Exercise instructions> Show all lines below holding the string "systém".

[Data extracted from a collection]
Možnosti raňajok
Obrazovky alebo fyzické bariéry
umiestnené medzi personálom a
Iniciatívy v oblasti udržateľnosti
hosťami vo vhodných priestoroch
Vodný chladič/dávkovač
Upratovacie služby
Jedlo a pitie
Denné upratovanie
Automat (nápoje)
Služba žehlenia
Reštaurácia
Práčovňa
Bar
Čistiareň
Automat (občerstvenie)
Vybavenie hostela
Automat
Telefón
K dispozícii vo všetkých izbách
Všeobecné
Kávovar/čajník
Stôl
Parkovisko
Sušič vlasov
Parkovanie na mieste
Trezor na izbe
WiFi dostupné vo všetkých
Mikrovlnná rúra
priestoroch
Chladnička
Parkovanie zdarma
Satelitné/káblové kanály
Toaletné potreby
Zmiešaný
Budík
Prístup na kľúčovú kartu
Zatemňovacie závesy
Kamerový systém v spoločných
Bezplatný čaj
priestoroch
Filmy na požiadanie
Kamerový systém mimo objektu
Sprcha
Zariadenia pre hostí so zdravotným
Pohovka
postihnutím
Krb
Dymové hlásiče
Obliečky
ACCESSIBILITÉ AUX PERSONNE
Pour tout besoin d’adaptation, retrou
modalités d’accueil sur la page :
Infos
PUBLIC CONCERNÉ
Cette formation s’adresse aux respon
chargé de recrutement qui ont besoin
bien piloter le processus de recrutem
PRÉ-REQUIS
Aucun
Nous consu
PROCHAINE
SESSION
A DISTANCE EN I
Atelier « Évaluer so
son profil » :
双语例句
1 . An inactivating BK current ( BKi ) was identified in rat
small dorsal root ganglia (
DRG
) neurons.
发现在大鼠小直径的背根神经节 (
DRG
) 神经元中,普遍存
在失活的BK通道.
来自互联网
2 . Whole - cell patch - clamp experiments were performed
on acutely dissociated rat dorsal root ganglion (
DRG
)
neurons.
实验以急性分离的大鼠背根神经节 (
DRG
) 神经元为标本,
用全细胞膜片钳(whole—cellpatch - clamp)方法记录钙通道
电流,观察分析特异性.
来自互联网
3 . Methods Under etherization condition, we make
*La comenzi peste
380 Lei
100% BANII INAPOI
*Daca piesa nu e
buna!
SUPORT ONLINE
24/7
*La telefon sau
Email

Solution>
Kamerový systém v spoločných
Kamerový systém mimo objektu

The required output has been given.